[Work order]
Word for word, return the entries listed below.

[Records provided]
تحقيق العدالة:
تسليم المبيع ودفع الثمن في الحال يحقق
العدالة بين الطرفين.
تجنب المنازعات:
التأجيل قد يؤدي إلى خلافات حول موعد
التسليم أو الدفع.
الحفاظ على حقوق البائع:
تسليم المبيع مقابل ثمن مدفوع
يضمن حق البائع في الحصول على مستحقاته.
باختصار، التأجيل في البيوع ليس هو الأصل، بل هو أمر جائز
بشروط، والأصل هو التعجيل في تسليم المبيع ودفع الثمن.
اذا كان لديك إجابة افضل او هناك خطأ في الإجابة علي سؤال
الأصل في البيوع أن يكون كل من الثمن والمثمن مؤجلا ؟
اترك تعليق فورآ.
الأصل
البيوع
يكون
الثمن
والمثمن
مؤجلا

[Answer section]
تحقيق العدالة:
تسليم المبيع ودفع الثمن في الحال يحقق
العدالة بين الطرفين.
تجنب المنازعات:
التأجيل قد يؤدي إلى خلافات حول موعد
التسليم أو الدفع.
الحفاظ على حقوق البائع:
تسليم المبيع مقابل ثمن مدفوع
يضمن حق البائع في الحصول على مستحقاته.
باختصار، التأجيل في البيوع ليس هو الأصل، بل هو أمر جائز
بشروط، والأصل هو التعجيل في تسليم المبيع ودفع الثمن.
اذا كان لديك إجابة افضل او هناك خطأ في الإجابة علي سؤال
الأصل في البيوع أن يكون كل من الثمن والمثمن مؤجلا ؟
اترك تعليق فورآ.
الأصل
البيوع
يكون
الثمن
والمثمن
مؤجلا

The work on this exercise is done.